DATASET EXTRACT START

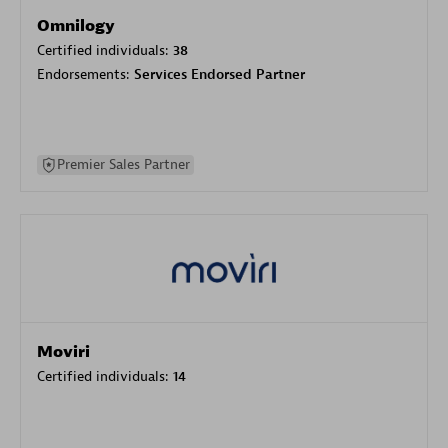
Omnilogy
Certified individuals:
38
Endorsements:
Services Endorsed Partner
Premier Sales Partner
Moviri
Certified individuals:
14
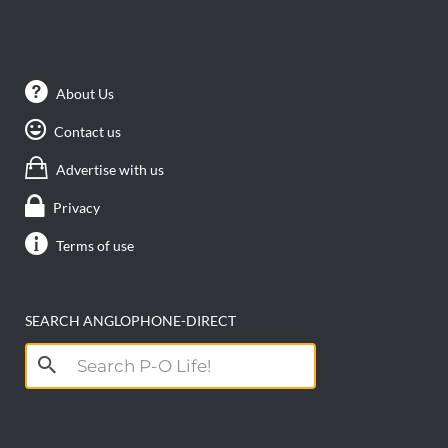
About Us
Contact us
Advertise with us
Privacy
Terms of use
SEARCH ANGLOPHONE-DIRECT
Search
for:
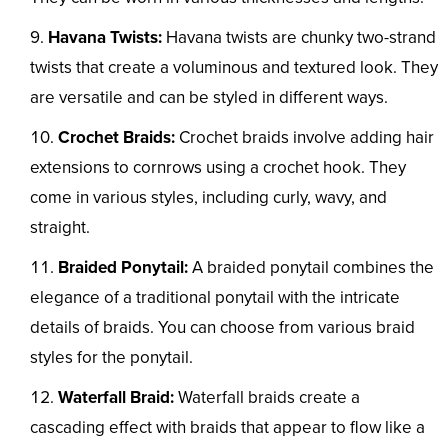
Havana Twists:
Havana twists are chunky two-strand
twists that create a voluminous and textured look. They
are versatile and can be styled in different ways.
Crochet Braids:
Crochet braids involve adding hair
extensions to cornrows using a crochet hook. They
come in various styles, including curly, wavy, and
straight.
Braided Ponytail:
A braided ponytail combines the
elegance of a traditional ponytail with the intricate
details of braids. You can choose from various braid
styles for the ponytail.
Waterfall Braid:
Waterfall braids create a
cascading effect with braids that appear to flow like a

DATASET EXTRACT END
DATASET EXTRACT START

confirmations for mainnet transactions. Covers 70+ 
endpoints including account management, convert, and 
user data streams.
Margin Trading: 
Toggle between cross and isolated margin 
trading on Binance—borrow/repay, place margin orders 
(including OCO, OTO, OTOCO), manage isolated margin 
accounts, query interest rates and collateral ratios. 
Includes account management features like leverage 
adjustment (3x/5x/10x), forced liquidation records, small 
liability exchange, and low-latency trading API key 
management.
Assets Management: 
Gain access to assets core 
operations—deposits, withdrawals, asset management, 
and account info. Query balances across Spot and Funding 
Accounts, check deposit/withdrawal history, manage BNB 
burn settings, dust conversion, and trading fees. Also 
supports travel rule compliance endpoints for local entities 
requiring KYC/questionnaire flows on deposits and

DATASET EXTRACT END

• EXERCISE GOAL:
Restate word for word the lines in the material above from the one with "Includes account management" to the one with "requiring KYC/questionnaire flows"; both of those lines count, and nothing else does.

• ANSWER SECTION:
Includes account management features like leverage 
adjustment (3x/5x/10x), forced liquidation records, small 
liability exchange, and low-latency trading API key 
management.
Assets Management: 
Gain access to assets core 
operations—deposits, withdrawals, asset management, 
and account info. Query balances across Spot and Funding 
Accounts, check deposit/withdrawal history, manage BNB 
burn settings, dust conversion, and trading fees. Also 
supports travel rule compliance endpoints for local entities 
requiring KYC/questionnaire flows on deposits and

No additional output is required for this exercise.